Pennsylvania’s largest metropolis has what is effectively the lowest minimum wage of any major city in America, according to a study published Wednesday by the Pew Charitable Trusts.
“Philadelphia is kind of an outlier, particularly for cities in this section of the country,” said the study’s author, Seth Budick, an officer with Pew’s Philadelphia Research and Policy Initiative.
“We knew going in that Philadelphia would be among the lowest when the minimum was adjusted for local wage levels and the cost of living,” Budick said. “But we didn’t anticipate it being the absolute lowest.”
In terms of the raw dollar figure, Philadelphia is tied with Pittsburgh and a dozen other major municipalities in offering the least-paid workers the federally mandated minimum of $7.25.
Figured as annual income, that amounts to $15,080 annually. A two-member household with a total income below $16,910 is considered to be living in poverty.
Minimum-wage occupations included cashiers; nursing, psychiatric, and home health aides; chefs and cooks; retail salespeople; and personal-care aides, according to Pew.
The low pay may be hurting economic development, said City Councilmember Helen Gym.
“It’s not surprising that the job growth rate in Pennsylvania has been slower than other states,” Gym said. “It’s clear the low minimum is unsustainable. New Jersey is going to a $15 an hour rate by 2024, and it’s right across the river from us. And we’re surrounded by states all of which have higher minimum wages.”
Other cities in the U.S. paying workers the federal minimum include El Paso, Texas; Memphis, Tenn.; and Charlotte, N.C. But because basics cost more in Philadelphia, the minimum wage does not buy as much as it does in the South.
The low minimum wage ensures that Philadelphia holds on to its status as America’s poorest big city, said John Meyerson of Raise the Wage Pa., a statewide coalition of labor, faith, and business organizations.

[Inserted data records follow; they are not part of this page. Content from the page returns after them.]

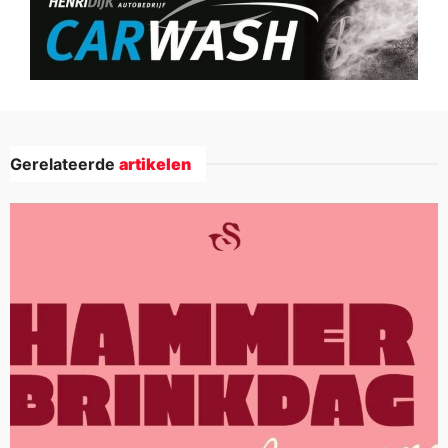
Gerelateerde
artikelen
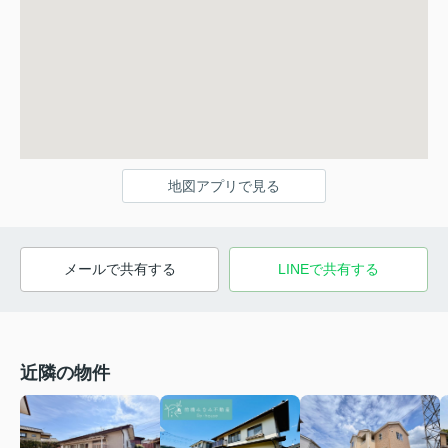
地図アプリで見る
メールで共有する
LINEで共有する
近隣の物件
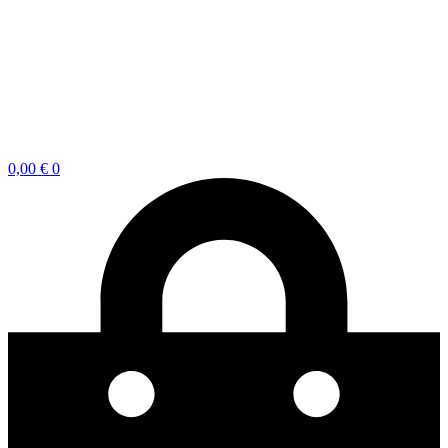
0,00
€
0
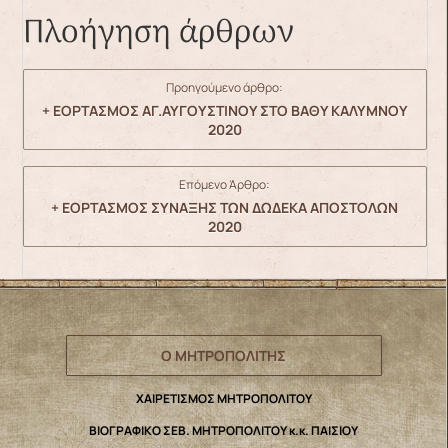
Πλοήγηση άρθρων
Προηγούμενο άρθρο:
+ ΕΟΡΤΑΣΜΟΣ ΑΓ.ΑΥΓΟΥΣΤΙΝΟΥ ΣΤΟ ΒΑΘΥ ΚΑΛΥΜΝΟΥ
2020
Επόμενο Άρθρο:
+ ΕΟΡΤΑΣΜΟΣ ΣΥΝΑΞΗΣ ΤΩΝ ΔΩΔΕΚΑ ΑΠΟΣΤΟΛΩΝ
2020
Ο ΜΗΤΡΟΠΟΛΙΤΗΣ
ΧΑΙΡΕΤΙΣΜΟΣ ΜΗΤΡΟΠΟΛΙΤΟΥ
ΒΙΟΓΡΑΦΙΚΟ ΣΕΒ. ΜΗΤΡΟΠΟΛΙΤΟΥ κ.κ. ΠΑΙΣΙΟΥ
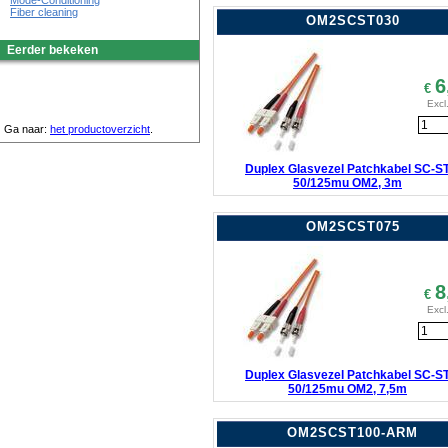
Mode-Conditioning
Fiber cleaning
OM2SCST030
Eerder bekeken
6
€
Excl
Ga naar:
het productoverzicht
.
Duplex Glasvezel Patchkabel SC-S
50/125mu OM2, 3m
OM2SCST075
8
€
Excl
Duplex Glasvezel Patchkabel SC-S
50/125mu OM2, 7,5m
OM2SCST100-ARM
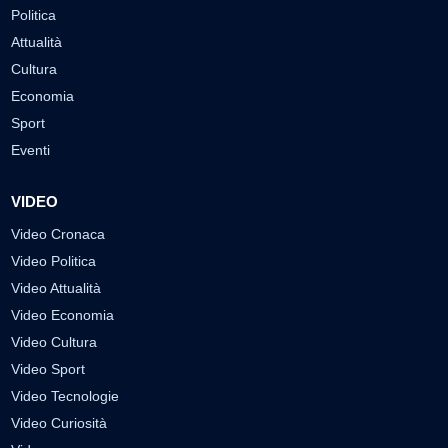
Politica
Attualità
Cultura
Economia
Sport
Eventi
VIDEO
Video Cronaca
Video Politica
Video Attualità
Video Economia
Video Cultura
Video Sport
Video Tecnologie
Video Curiosità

“I don’t think there’s any doubt about it,” Meyerson said. “We’re in a downward spiral. We’re not building any new factories. Without government intervention or worker organization, things are not going to change.”
Many cities have raised their minimums above their state baselines. Seattle, for example, has a minimum wage of $16.39, almost $3 more than the rest of Washington state’s minimum of $13.50.
Last year, Philadelphia voters overwhelmingly approved a ballot measure to encourage the city to lobby state lawmakers — or act on its own — to establish a $15-an-hour minimum wage.
That’s unlikely to happen. Pennsylvania state law prevents local jurisdictions from raising the minimum wage. That policy, known as preemption, is also in place in 27 other states.
Mayor Jim Kenney said the study “confirms what we instinctively know to be true: Low wages and high poverty go hand in hand.”
“It also shows that cities that are preempted by state law have both lower minimum wages and higher poverty rates, as is the case in Philadelphia,” Kenney said in a statement. “In a time of great economic uncertainty where our lowest-wage workers, largely women and people of color, are among our most essential workers, we must join together — state and local governments, private and public sectors — to raise wages.”
Only half of those workers were employed full time. Minimum-wage earners, according to Pew, were disproportionately “nonwhite or Hispanic, young, and lacking a college degree,” and 57% were women.